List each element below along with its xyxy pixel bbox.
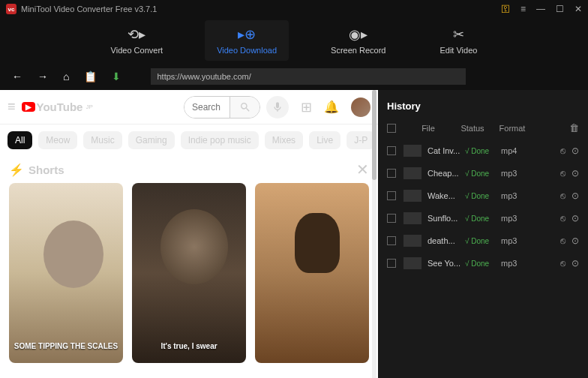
row-thumbnail [404, 190, 422, 202]
play-button[interactable]: ⊙ [572, 190, 579, 201]
row-checkbox[interactable] [387, 191, 396, 200]
scrollbar-thumb[interactable] [372, 90, 376, 180]
search-button[interactable] [230, 97, 260, 118]
short-thumbnail [295, 213, 340, 273]
chip-mixes[interactable]: Mixes [265, 131, 303, 149]
row-status: √ Done [465, 214, 498, 223]
shorts-close-button[interactable]: ✕ [356, 160, 369, 178]
tab-video-convert[interactable]: ⟲▸ Video Convert [99, 20, 176, 61]
history-row: Sunflo...√ Donemp3⎋⊙ [387, 207, 579, 230]
avatar[interactable] [351, 98, 370, 117]
hamburger-icon[interactable]: ≡ [8, 99, 16, 115]
history-row: Cheap...√ Donemp3⎋⊙ [387, 162, 579, 184]
create-icon[interactable]: ⊞ [301, 99, 312, 116]
notifications-icon[interactable]: 🔔 [324, 100, 339, 114]
play-button[interactable]: ⊙ [572, 258, 579, 268]
history-panel: History File Status Format 🗑 Cat Inv...√… [378, 90, 588, 378]
search-icon [239, 101, 251, 113]
shorts-title: Shorts [28, 164, 64, 176]
short-item[interactable]: SOME TIPPING THE SCALES [9, 183, 123, 363]
record-icon: ◉▸ [349, 26, 368, 43]
play-button[interactable]: ⊙ [572, 168, 579, 178]
chip-music[interactable]: Music [83, 131, 122, 149]
row-filename: Cat Inv... [428, 146, 462, 155]
chip-indie[interactable]: Indie pop music [181, 131, 259, 149]
open-folder-button[interactable]: ⎋ [560, 146, 566, 156]
history-header: File Status Format 🗑 [387, 119, 579, 140]
short-item[interactable]: It's true, I swear [132, 183, 246, 363]
row-filename: See Yo... [428, 259, 462, 268]
row-checkbox[interactable] [387, 214, 396, 223]
url-input[interactable] [151, 68, 466, 85]
play-button[interactable]: ⊙ [572, 213, 579, 224]
minimize-button[interactable]: — [536, 4, 545, 14]
chip-jp[interactable]: J-P [346, 131, 375, 149]
search-box [184, 96, 260, 118]
menu-icon[interactable]: ≡ [520, 4, 526, 14]
tab-video-download[interactable]: ▸⊕ Video Download [205, 20, 289, 61]
titlebar: vc MiniTool Video Converter Free v3.7.1 … [0, 0, 588, 18]
row-status: √ Done [465, 147, 498, 155]
youtube-logo[interactable]: ▶ YouTube JP [22, 100, 93, 113]
back-button[interactable]: ← [12, 70, 22, 82]
row-checkbox[interactable] [387, 259, 396, 268]
row-checkbox[interactable] [387, 146, 396, 155]
row-status: √ Done [465, 192, 498, 200]
row-format: mp3 [501, 236, 528, 245]
play-button[interactable]: ⊙ [572, 146, 579, 156]
row-thumbnail [404, 145, 422, 157]
select-all-checkbox[interactable] [387, 124, 396, 133]
app-logo: vc [6, 4, 16, 14]
convert-icon: ⟲▸ [128, 26, 146, 43]
open-folder-button[interactable]: ⎋ [560, 168, 566, 178]
mic-icon [272, 101, 284, 113]
col-format: Format [494, 124, 531, 133]
chip-bar: All Meow Music Gaming Indie pop music Mi… [0, 124, 378, 156]
row-thumbnail [404, 235, 422, 247]
scrollbar[interactable] [372, 90, 376, 378]
chip-live[interactable]: Live [309, 131, 340, 149]
history-row: Wake...√ Donemp3⎋⊙ [387, 184, 579, 207]
open-folder-button[interactable]: ⎋ [560, 190, 566, 201]
delete-button[interactable]: 🗑 [569, 122, 579, 134]
open-folder-button[interactable]: ⎋ [560, 258, 566, 268]
row-thumbnail [404, 257, 422, 269]
main-tabs: ⟲▸ Video Convert ▸⊕ Video Download ◉▸ Sc… [0, 18, 588, 63]
row-format: mp3 [501, 259, 528, 268]
row-format: mp3 [501, 214, 528, 223]
row-status: √ Done [465, 237, 498, 245]
forward-button[interactable]: → [38, 70, 48, 82]
play-button[interactable]: ⊙ [572, 236, 579, 246]
history-row: See Yo...√ Donemp3⎋⊙ [387, 252, 579, 274]
search-input[interactable] [184, 97, 230, 118]
key-icon[interactable]: ⚿ [501, 4, 510, 14]
maximize-button[interactable]: ☐ [556, 4, 564, 14]
row-filename: Wake... [428, 191, 462, 200]
clipboard-icon[interactable]: 📋 [84, 70, 97, 82]
open-folder-button[interactable]: ⎋ [560, 213, 566, 224]
row-format: mp3 [501, 191, 528, 200]
col-status: Status [454, 124, 490, 133]
chip-gaming[interactable]: Gaming [128, 131, 175, 149]
tab-edit-video[interactable]: ✂ Edit Video [428, 20, 489, 61]
youtube-play-icon: ▶ [22, 102, 35, 112]
row-format: mp4 [501, 146, 528, 155]
browser-pane: ≡ ▶ YouTube JP ⊞ 🔔 [0, 90, 378, 378]
home-button[interactable]: ⌂ [63, 70, 69, 82]
row-checkbox[interactable] [387, 236, 396, 245]
open-folder-button[interactable]: ⎋ [560, 236, 566, 246]
row-status: √ Done [465, 260, 498, 268]
download-arrow-icon[interactable]: ⬇ [112, 70, 121, 82]
short-item[interactable] [255, 183, 369, 363]
edit-icon: ✂ [453, 26, 464, 43]
row-thumbnail [404, 212, 422, 224]
close-button[interactable]: ✕ [574, 4, 582, 14]
short-thumbnail [44, 220, 104, 288]
chip-all[interactable]: All [8, 131, 32, 149]
row-checkbox[interactable] [387, 169, 396, 178]
col-file: File [405, 124, 452, 133]
tab-screen-record[interactable]: ◉▸ Screen Record [319, 20, 398, 61]
mic-button[interactable] [266, 96, 289, 118]
chip-meow[interactable]: Meow [38, 131, 77, 149]
row-filename: Sunflo... [428, 214, 462, 223]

Assignment
Reproduce the records above exactly, excluding every picture.

Expected output
List each element below along with its xyxy pixel bbox.
row-thumbnail [404, 190, 422, 202]
play-button[interactable]: ⊙ [572, 190, 579, 201]
row-checkbox[interactable] [387, 191, 396, 200]
scrollbar-thumb[interactable] [372, 90, 376, 180]
search-button[interactable] [230, 97, 260, 118]
short-thumbnail [295, 213, 340, 273]
chip-mixes[interactable]: Mixes [265, 131, 303, 149]
row-status: √ Done [465, 214, 498, 223]
shorts-close-button[interactable]: ✕ [356, 160, 369, 178]
tab-video-convert[interactable]: ⟲▸ Video Convert [99, 20, 176, 61]
history-row: Sunflo...√ Donemp3⎋⊙ [387, 207, 579, 230]
avatar[interactable] [351, 98, 370, 117]
hamburger-icon[interactable]: ≡ [8, 99, 16, 115]
history-row: Cheap...√ Donemp3⎋⊙ [387, 162, 579, 184]
create-icon[interactable]: ⊞ [301, 99, 312, 116]
notifications-icon[interactable]: 🔔 [324, 100, 339, 114]
play-button[interactable]: ⊙ [572, 258, 579, 268]
history-panel: History File Status Format 🗑 Cat Inv...√… [378, 90, 588, 378]
search-icon [239, 101, 251, 113]
shorts-title: Shorts [28, 164, 64, 176]
short-item[interactable]: SOME TIPPING THE SCALES [9, 183, 123, 363]
record-icon: ◉▸ [349, 26, 368, 43]
play-button[interactable]: ⊙ [572, 168, 579, 178]
chip-music[interactable]: Music [83, 131, 122, 149]
row-filename: Cat Inv... [428, 146, 462, 155]
chip-indie[interactable]: Indie pop music [181, 131, 259, 149]
open-folder-button[interactable]: ⎋ [560, 146, 566, 156]
history-header: File Status Format 🗑 [387, 119, 579, 140]
short-item[interactable]: It's true, I swear [132, 183, 246, 363]
row-filename: See Yo... [428, 259, 462, 268]
row-checkbox[interactable] [387, 214, 396, 223]
url-input[interactable] [151, 68, 466, 85]
play-button[interactable]: ⊙ [572, 213, 579, 224]
minimize-button[interactable]: — [536, 4, 545, 14]
chip-jp[interactable]: J-P [346, 131, 375, 149]
search-box [184, 96, 260, 118]
menu-icon[interactable]: ≡ [520, 4, 526, 14]
tab-video-download[interactable]: ▸⊕ Video Download [205, 20, 289, 61]
titlebar: vc MiniTool Video Converter Free v3.7.1 … [0, 0, 588, 18]
row-status: √ Done [465, 147, 498, 155]
youtube-logo[interactable]: ▶ YouTube JP [22, 100, 93, 113]
back-button[interactable]: ← [12, 70, 22, 82]
row-checkbox[interactable] [387, 259, 396, 268]
row-checkbox[interactable] [387, 146, 396, 155]
row-status: √ Done [465, 192, 498, 200]
row-format: mp3 [501, 236, 528, 245]
play-button[interactable]: ⊙ [572, 146, 579, 156]
row-thumbnail [404, 145, 422, 157]
select-all-checkbox[interactable] [387, 124, 396, 133]
app-logo: vc [6, 4, 16, 14]
convert-icon: ⟲▸ [128, 26, 146, 43]
open-folder-button[interactable]: ⎋ [560, 168, 566, 178]
mic-icon [272, 101, 284, 113]
col-format: Format [494, 124, 531, 133]
chip-bar: All Meow Music Gaming Indie pop music Mi… [0, 124, 378, 156]
row-thumbnail [404, 235, 422, 247]
scrollbar[interactable] [372, 90, 376, 378]
chip-live[interactable]: Live [309, 131, 340, 149]
history-row: Wake...√ Donemp3⎋⊙ [387, 184, 579, 207]
open-folder-button[interactable]: ⎋ [560, 190, 566, 201]
delete-button[interactable]: 🗑 [569, 122, 579, 134]
open-folder-button[interactable]: ⎋ [560, 258, 566, 268]
row-thumbnail [404, 257, 422, 269]
main-tabs: ⟲▸ Video Convert ▸⊕ Video Download ◉▸ Sc… [0, 18, 588, 63]
row-format: mp3 [501, 259, 528, 268]
row-format: mp3 [501, 214, 528, 223]
row-status: √ Done [465, 237, 498, 245]
forward-button[interactable]: → [38, 70, 48, 82]
play-button[interactable]: ⊙ [572, 236, 579, 246]
history-row: See Yo...√ Donemp3⎋⊙ [387, 252, 579, 274]
search-input[interactable] [184, 97, 230, 118]
key-icon[interactable]: ⚿ [501, 4, 510, 14]
maximize-button[interactable]: ☐ [556, 4, 564, 14]
row-filename: Wake... [428, 191, 462, 200]
clipboard-icon[interactable]: 📋 [84, 70, 97, 82]
open-folder-button[interactable]: ⎋ [560, 213, 566, 224]
row-format: mp3 [501, 191, 528, 200]
col-status: Status [454, 124, 490, 133]
chip-gaming[interactable]: Gaming [128, 131, 175, 149]
tab-edit-video[interactable]: ✂ Edit Video [428, 20, 489, 61]
youtube-play-icon: ▶ [22, 102, 35, 112]
row-format: mp4 [501, 146, 528, 155]
browser-pane: ≡ ▶ YouTube JP ⊞ 🔔 [0, 90, 378, 378]
home-button[interactable]: ⌂ [63, 70, 69, 82]
row-checkbox[interactable] [387, 236, 396, 245]
open-folder-button[interactable]: ⎋ [560, 236, 566, 246]
row-status: √ Done [465, 260, 498, 268]
download-arrow-icon[interactable]: ⬇ [112, 70, 121, 82]
short-item[interactable] [255, 183, 369, 363]
edit-icon: ✂ [453, 26, 464, 43]
row-thumbnail [404, 212, 422, 224]
close-button[interactable]: ✕ [574, 4, 582, 14]
short-thumbnail [44, 220, 104, 288]
chip-all[interactable]: All [8, 131, 32, 149]
row-checkbox[interactable] [387, 169, 396, 178]
col-file: File [405, 124, 452, 133]
tab-screen-record[interactable]: ◉▸ Screen Record [319, 20, 398, 61]
mic-button[interactable] [266, 96, 289, 118]
chip-meow[interactable]: Meow [38, 131, 77, 149]
row-filename: Sunflo... [428, 214, 462, 223]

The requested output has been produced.